*Work required:* With the line containing "hatıralarını incitecek hiçbir" as the start and the line containing "(DHA)- ADALET Bakanı" as the end, transcribe that span of the entries below exactly, including both.
── Dataset records
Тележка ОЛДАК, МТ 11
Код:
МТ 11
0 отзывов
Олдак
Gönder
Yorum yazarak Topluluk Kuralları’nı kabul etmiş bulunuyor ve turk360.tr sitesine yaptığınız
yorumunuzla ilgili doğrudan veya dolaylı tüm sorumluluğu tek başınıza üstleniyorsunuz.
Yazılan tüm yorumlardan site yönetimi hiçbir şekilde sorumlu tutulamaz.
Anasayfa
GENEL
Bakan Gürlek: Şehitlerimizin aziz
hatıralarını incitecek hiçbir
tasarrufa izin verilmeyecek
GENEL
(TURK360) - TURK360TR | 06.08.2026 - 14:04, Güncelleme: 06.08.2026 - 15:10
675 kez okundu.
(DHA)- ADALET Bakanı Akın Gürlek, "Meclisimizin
────
── Dataset records
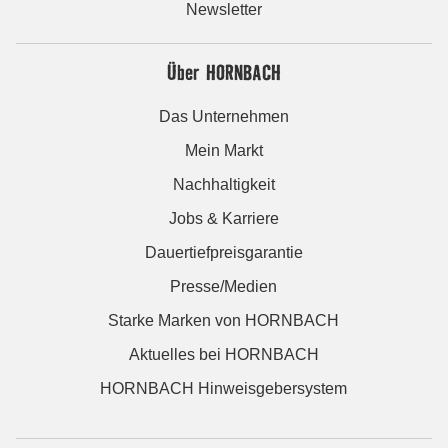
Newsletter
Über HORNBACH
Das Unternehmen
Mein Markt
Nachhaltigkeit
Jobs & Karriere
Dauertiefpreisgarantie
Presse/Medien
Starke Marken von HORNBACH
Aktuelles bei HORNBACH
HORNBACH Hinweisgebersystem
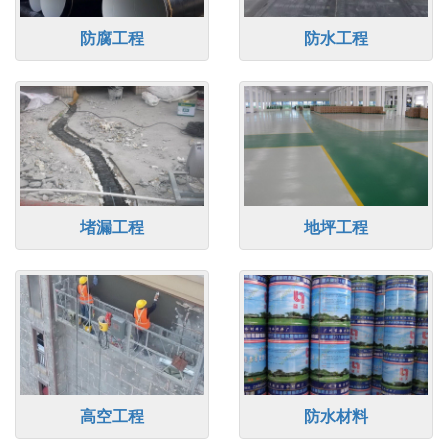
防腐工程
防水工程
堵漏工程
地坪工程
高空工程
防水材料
────
*Solution to this exercise:*
hatıralarını incitecek hiçbir
tasarrufa izin verilmeyecek
GENEL
(TURK360) - TURK360TR | 06.08.2026 - 14:04, Güncelleme: 06.08.2026 - 15:10
675 kez okundu.
(DHA)- ADALET Bakanı Akın Gürlek, "Meclisimizin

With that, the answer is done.